To test our approach we extract the 6493 world states from the logfile MarliK_1-vs-Gliders2012_3 and store these states into a recurrent neural network with 46 input neurons, 600 neurons in the reservoir and 46 output neurons. We compute the reservoir states x(i) for each world state and cluster them with the X-Means algorithm of the data mining tool WEKA 3.8 [10, 16]. With the maximal number of clusters of 100 and a maximum of 5 iterations as presetting parameters, we get 64 clusters.

By this procedure, we achieved two main results: First, each resulting cluster can be associated with one or more sequences of world states, i.e. with moves. Each cluster consists of a set of similar reservoir states. The reservoir states in each cluster may come from different phases of the soccer game. Nevertheless in a cluster often several reservoir states stem from consecutive time steps. The reason for this is that the world state and hence the reservoir state does not change too much from one time step to the other according to the network dynamics. Each sequence of these consecutive reservoir states now belongs to a move. Note that in the figures only the final phases of the moves, strictly speaking the world states corresponding to the consecutive reservoirs states, are shown. Actually the moves start some time steps earlier.

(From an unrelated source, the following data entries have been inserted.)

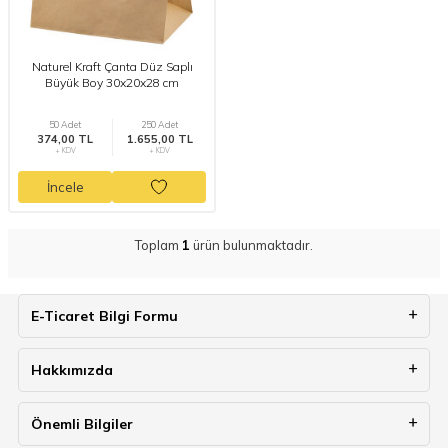
Naturel Kraft Çanta Düz Saplı
Büyük Boy 30x20x28 cm
50 Adet
250 Adet
374,00 TL
1.655,00 TL
+ KDV
+ KDV
İncele
Toplam
1
ürün bulunmaktadır.
E-Ticaret Bilgi Formu
Hakkımızda
Önemli Bilgiler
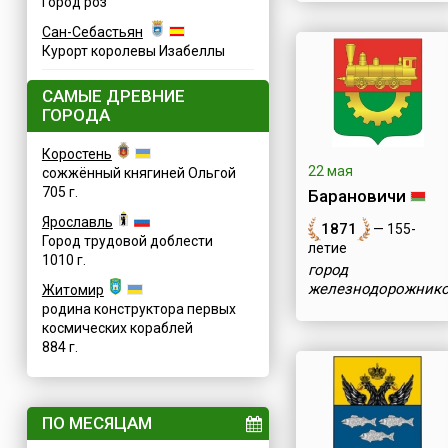
Город роз
Сан-Себастьян
Курорт королевы Изабеллы
САМЫЕ ДРЕВНИЕ
ГОРОДА
Коростень
22 мая
сожжённый княгиней Ольгой
705 г.
Барановичи
Ярославль
1871
— 155-
Город трудовой доблести
летие
1010 г.
город
железнодорожник
Житомир
родина конструктора первых
космических кораблей
884 г.
ПО МЕСЯЦАМ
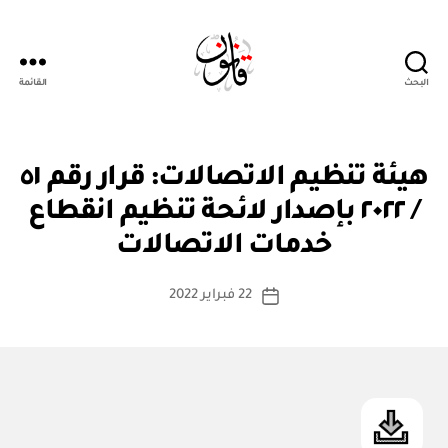
البحث
القائمة
Qanoon.om
ق
التصنيفات
هيئة تنظيم الاتصالات: قرار رقم ٥١
ر
ار
/ ٢٠٢٢ بإصدار لائحة تنظيم انقطاع
بو
و
ا
زا
خدمات الاتصالات
س
ر
ي
ط
كاتب
22 فبراير 2022
ة
تاريخ
المقالة
ad
المقالة
m
in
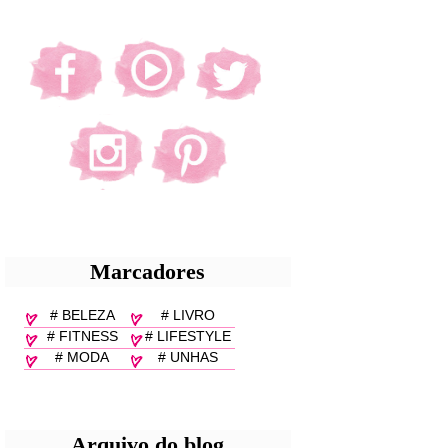
Marcadores
# BELEZA
# LIVRO
# FITNESS
# LIFESTYLE
# MODA
# UNHAS
Arquivo do blog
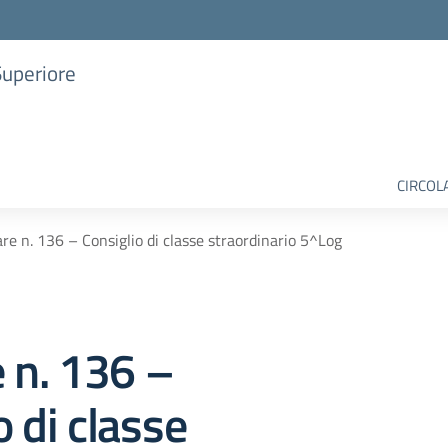
Superiore
CIRCOL
are n. 136 – Consiglio di classe straordinario 5^Log
e n. 136 –
o di classe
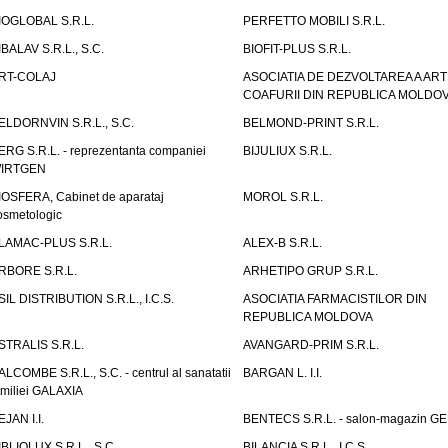
IOGLOBAL S.R.L.
PERFETTO MOBILI S.R.L.
IBALAV S.R.L., S.C.
BIOFIT-PLUS S.R.L.
RT-COLAJ
ASOCIATIA DE DEZVOLTAREA A ART
COAFURII DIN REPUBLICA MOLDO
ELDORNVIN S.R.L., S.C.
BELMOND-PRINT S.R.L.
ERG S.R.L. - reprezentanta companiei
BIJULIUX S.R.L.
IRTGEN
IOSFERA, Cabinet de aparataj
MOROL S.R.L.
osmetologic
LAMAC-PLUS S.R.L.
ALEX-B S.R.L.
RBORE S.R.L.
ARHETIPO GRUP S.R.L.
SIL DISTRIBUTION S.R.L., I.C.S.
ASOCIATIA FARMACISTILOR DIN
REPUBLICA MOLDOVA
STRALIS S.R.L.
AVANGARD-PRIM S.R.L.
ALCOMBE S.R.L., S.C. - centrul al sanatatii
BARGAN L. I.I.
amiliei GALAXIA
EJAN I.I.
BENTECS S.R.L. - salon-magazin G
IBLIOLUX S.R.L., S.C.
BILANCIA S.R.L., I.C.S.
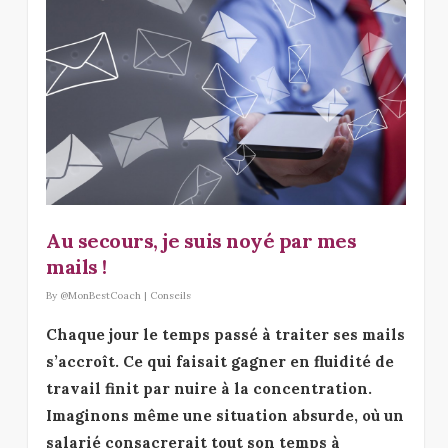
Au secours, je suis noyé par mes
mails !
By
@MonBestCoach
|
Conseils
Chaque jour le temps passé à traiter ses mails
s’accroît. Ce qui faisait gagner en fluidité de
travail finit par nuire à la concentration.
Imaginons même une situation absurde, où un
salarié consacrerait tout son temps à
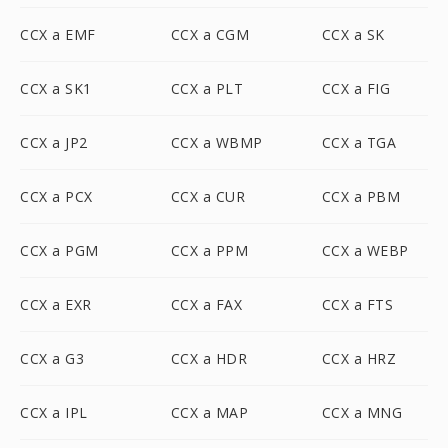
CCX a EMF
CCX a CGM
CCX a SK
CCX a SK1
CCX a PLT
CCX a FIG
CCX a JP2
CCX a WBMP
CCX a TGA
CCX a PCX
CCX a CUR
CCX a PBM
CCX a PGM
CCX a PPM
CCX a WEBP
CCX a EXR
CCX a FAX
CCX a FTS
CCX a G3
CCX a HDR
CCX a HRZ
CCX a IPL
CCX a MAP
CCX a MNG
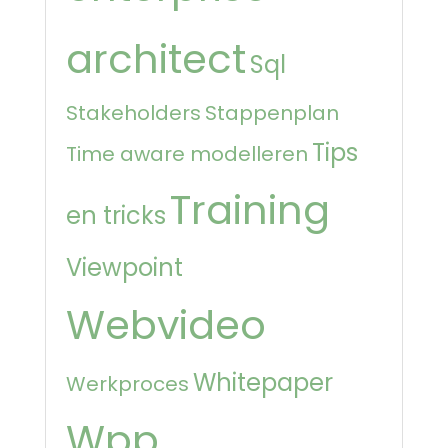
architect
Sql
Stakeholders
Stappenplan
Tips
Time aware modelleren
Training
en tricks
Viewpoint
Webvideo
Whitepaper
Werkproces
Wpp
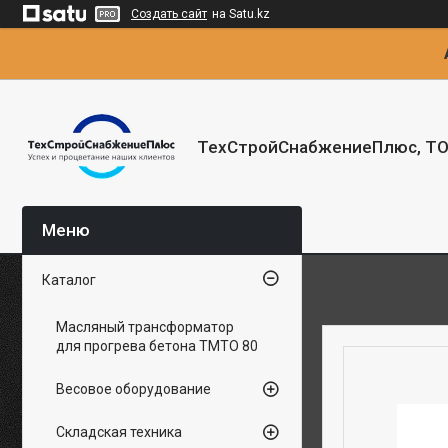
Создать сайт
на Satu.kz
ТехСтройСнабжениеПлюс, Т
Каталог
Масляный трансформатор
для прогрева бетона ТМТО 80
Весовое оборудование
Складская техника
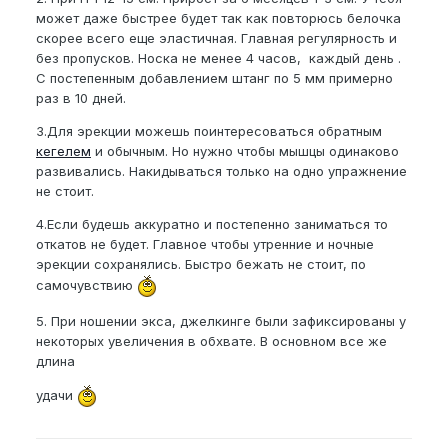
Сроки.
может даже быстрее будет так как повторюсь белочка
скорее всего еще эластичная. Главная регулярность и
Конечно же всегда хочется всего и сразу, какой
без пропусков. Носка не менее 4 часов, каждый день .
срок понадобится для + 2-5 см? Звучит конечно
С постепенным добавлением штанг по 5 мм примерно
как сказка я понимаю но все же.
раз в 10 дней.
Эрекция
3.Для эрекции можешь поинтересоваться обратным
От упр. кегеля эрекция станет лучше? Могут ли
кегелем
и обычным. Но нужно чтобы мышцы одинаково
возникнуть какие-то осложнения? (не берем в счет
развивались. Накидываться только на одно упражнение
безголовое отношение и подвешивание штанки
не стоит.
100кг к члену).
4.Если будешь аккуратно и постепенно заниматься то
Откаты
откатов не будет. Главное чтобы утренние и ночные
эрекции сохранялись. Быстро бежать не стоит, по
И наверное,
самый главный вопрос
который
самочувствию
интересует меня в этом: Есть ли откаты? Будет ли
такое, что я, например, доиблся желаемого
5. При ношении экса, джелкинге были зафиксированы у
результата, и решил остановиться, будет ли такое,
некоторых увеличения в обхвате. В основном все же
что он вернется к прежним сантиметрам, или же я
длина
останусь с результатом своих трудов до конца
моих дней?
удачи
Размер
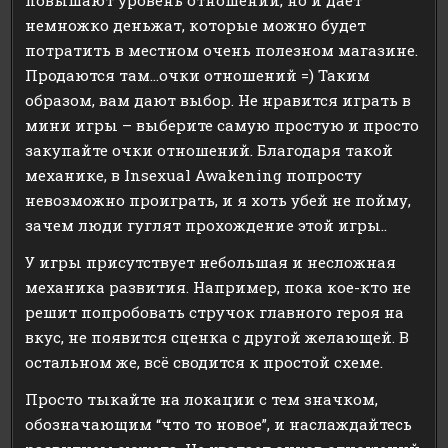
повышают уровень отношений, но и даёт
немножко деньжат, которые можно будет
потратить в местном очень полезном магазине.
Продаются там…очки отношений =) Таким
образом, вам дают выбор. Не нравится играть в
мини игры – выберите самую простую и просто
закупайте очки отношений. Благодаря такой
механике, в Insexual Awakening попросту
невозможно проиграть, и я хоть убей не пойму,
зачем люди гуглят прохождение этой игры..
У игры присутствует небольшая и несложная
механика развития. Например, пока кое-кто не
решит попробовать стручок главного героя на
вкус, не появится сценка с другой желающей. В
остальном же, всё сводится к простой схеме.
Просто тыкайте на локации с тем значком,
обозначающим “что то новое”, и наслаждайтесь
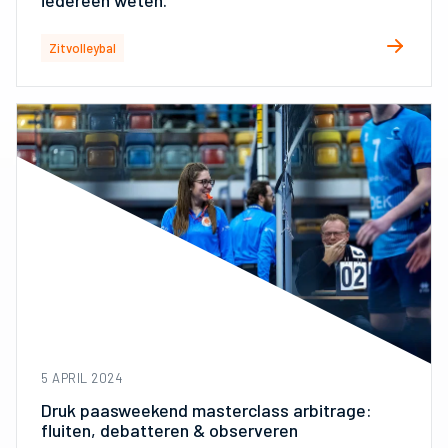
iedereen weten.”
Zitvolleybal
5 APRIL 2024
Druk paasweekend masterclass arbitrage:
fluiten, debatteren & observeren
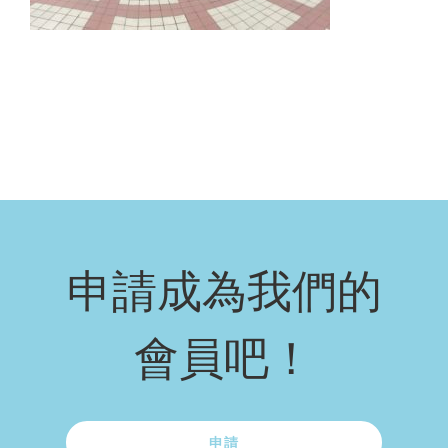
申請成為我們的
會員吧！
申請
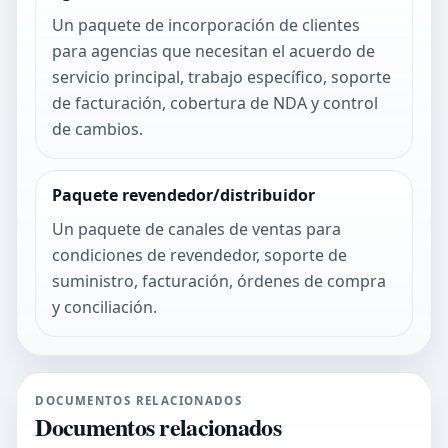
Un paquete de incorporación de clientes
para agencias que necesitan el acuerdo de
servicio principal, trabajo específico, soporte
de facturación, cobertura de NDA y control
de cambios.
Paquete revendedor/distribuidor
Un paquete de canales de ventas para
condiciones de revendedor, soporte de
suministro, facturación, órdenes de compra
y conciliación.
DOCUMENTOS RELACIONADOS
Documentos relacionados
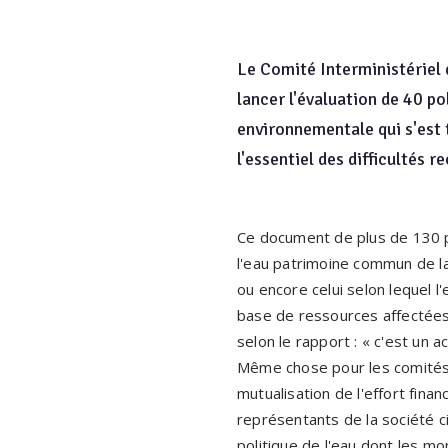
Le Comité Interministériel
lancer l'évaluation de 40 po
environnementale qui s'est 
l'essentiel des difficultés r
Ce document de plus de 130 pa
l'eau patrimoine commun de la 
ou encore celui selon lequel l
base de ressources affectées
selon le rapport : « c'est un a
Même chose pour les comités d
mutualisation de l'effort fin
représentants de la société civ
politique de l'eau dont les m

Figure 3 shows all 5 moves of cluster 5 for all players and the ball, and Fig. 4 all moves of cluster 41. In the subfigures for each move, the part of the respective world state sequence is drawn, where the reservoir states x(i) are in the actual cluster. With the now identified clusters and moves it is possible to compute the conceptors for these moves in the respective game situations. These conceptors allow us to predict the next world states in similar situations in the game, e.g., whether the next action will be a kick to the goal.

As a second result, with the resulting conceptor of the reservoir filled with all world states, i.e. over all time steps of the whole game, we can also respresent a simplified picture of the entire game, i.e. a kind of replay. This is shown in Fig. 5. For the sake of simplicity, only goalies and ball are drawn here. As one can see, the figure shows that the goalies keep to the goal area and that the ball moves essentially back and forth from one goal to the other. This seems to be an absolutely plausible summary of the whole soccer game. Of course, this point needs further investigation.

4 Discussion and Final Remarks

We have shown how clustering methods in conjunction with conceptors in recurrent neural networks help to determine moves of soccer game. Conceptors allow us to make predictions of the whole game or the next move, e.g., whether there is a probability of kicking a goal.

Future work will concentrate on analysing more deeply different moves and their structure and the prediction accuracy of conceptors. The overall method shall be improved such that it is applicable in real-time and online. For this, the neural network model shall be simplified even further.